Modern banks seem to be living by the age-old mantra, “If you ain’t cheating, you ain’t trying”, and there is rarely a breather between bank scandals these days.
Whether it’s murky procedures or manipulative activities, the unwitting customer is usually at the receiving end of their never-ending chicanery. Just a couple of months ago, several high-profile investment banks were handed hefty fines for rigging the derivatives market.
And now, yet another financial icon has been caught with its hand in the cookie jar.
Shares of credit card giant American Express have slipped three percent after a new report emerged that the company allegedly has been purposefully jacking its forex prices for small businesses behind their backs—for more than a decade.
AmEx mostly used its dirty tactics on small clients who were less likely to notice the small changes in forex rates—in the bank’s favor, according to the report.
It also noted that the company would first recruit small- and mid-sized business customers by offering them highly competitive currency-conversion rates, only to later jack the rates without first notifying the clients. In earlier years, some customer margins climbed as much as three percentage points but the company later lowered it to 0.05-0.25 of a percentage point this year, the report said.
AmEx Unable To Refute Claims
The practice was intended to increase the company’s revenue as well as employee commissions, according to both current and former AmEx employees.
Sales people would lure in customers by promising to beat the price they were paying at another financial institution for converting currencies or sending money overseas. But they failed to tell the customers that the margin could be raised without notice. Margin is the company’s markup that is tacked onto the base currency exchange rate.
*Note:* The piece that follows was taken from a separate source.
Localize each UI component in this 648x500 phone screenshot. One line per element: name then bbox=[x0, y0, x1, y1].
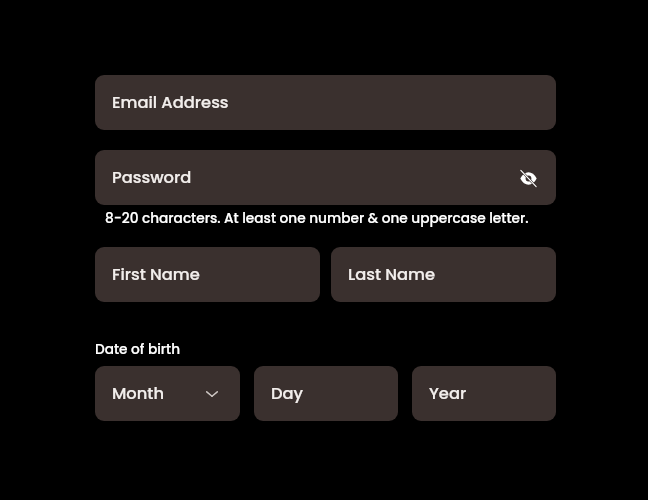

Most customers would be left none the wiser after the increase. If a customer with a sharp eye, however, caught on to the increase and inquired from the bank, salespeople would blame a glitch or some other technicality and then lower the margin for that particular customer.
An AmEx rep told the Wall Street Journal that "our transactions are completed and reported in a fair and transparent manner at the rates which the client has authorized."
It’s however, instructive to note that the company has not specifically denied increasing rates without first telling people.
AmEx In Trouble
It’s going to be a minor miracle if American Express does not soon find itself surrounded by a litany of lawsuits from angry customers. But the company probably will not lose sleep over it. After all, it’s hardly its first such transgression.
In 2013, the company and its subsidiaries were forced to pay fines totaling $16.2 million and provide customer remediation to the tune of $59.5 million after regulatory authorities--including CFPB, FDIC and OCC--found it guilty of several marketing and billing malpractices.
A proper forensic study will probably be carried out to determine the extent of the damages that the company wrought on unsuspecting customers in the form of excessive fees.
Still, it’s unlikely that it’s going to turn out to be anything like the cartel run by six banks that were charged with rigging foreign exchange markets on a massive scale in 2015. The U.S. Department of Justice fined JPMorgan Chase, Citibank, Barclays and Royal Bank of Scotland $5.6B after finding them guilty of the crime.
It was an elaborate operation where traders from banks across the globe lurked in private chat rooms and worked to rig the forex markets. Their trail of destruction was uncovered via chat room transcripts with one Barclay’s trader famously quipping: “The worst price I can put on this where the customers decision to trade with me or give me future business doesn’t change … if you ain’t cheating, you ain’t trying”.